The Di2 version was $1000 off but still an $800 premium over the standard mechanical model. I figure since the frame is the same on both models and I can get the Di2 upgrade kit (shifters, Derailleurs, battery, mounts and wires) for about $1100 on eBay. I can always upgrade in the future and either sell the mechanical stuff or use them on one of my other bikes or my tandem. 

The SL4 frame is amazing , even better than previous S-Works SL3s but also considerably less money. The Expert is the lowest price model using the SL4 frame. 
When I was test riding bikes I was really impressed with the ride quality and stiffness of even the lower end Roubaix’s. Even the $1600 model rode better than my 2006 Trek Madone 5.2. All Roubaix models use the same basic frame geometry, the lower cost models just use a different carbon fiber that is heavier and maybe not quite as stiff (torsional rigidity).

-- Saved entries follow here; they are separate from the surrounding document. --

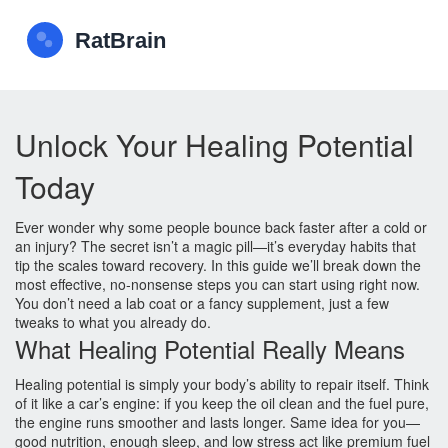
Unlock Your Healing Potential
Today
Ever wonder why some people bounce back faster after a cold or
an injury? The secret isn’t a magic pill—it’s everyday habits that
tip the scales toward recovery. In this guide we’ll break down the
most effective, no‑nonsense steps you can start using right now.
You don’t need a lab coat or a fancy supplement, just a few
tweaks to what you already do.
What Healing Potential Really Means
Healing potential is simply your body’s ability to repair itself. Think
of it like a car’s engine: if you keep the oil clean and the fuel pure,
the engine runs smoother and lasts longer. Same idea for you—
good nutrition, enough sleep, and low stress act like premium fuel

I didn't really "need" a new bike, my '06 Trek still rides fine although it's got about 25,000 miles on it. I could probably ride it another 6-10 years or more. But the long rides I’m planning for this year should be much more comfortable on the new Roubaix. 
I'll post some pictures after I pick it up.


----------



## marcski (Apr 1, 2013)

Congrats.  May you and the new ride see many happy, fast, safe miles.


----------



## o3jeff (Apr 2, 2013)

Congrats! Bet you can't wait to pick it up and take it for a ride!


----------



## bvibert (Apr 2, 2013)

Congrats!


----------



## MR. evil (Apr 4, 2013)

You should have just bough o3Jeff's road bike, it not like he rides it or anything.


----------



## o3jeff (Apr 4, 2013)

MR. evil said:


> You should have just bough o3Jeff's road bike, it not like he rides it or anything.



That I ride, it's the mountain bikes that don't see much use!


----------



## mlctvt (Apr 4, 2013)

What's he got? 
 I really have too many bikes as it is anyway. 
I sold 2 last year but between me and my wife we still have 9 bikes. 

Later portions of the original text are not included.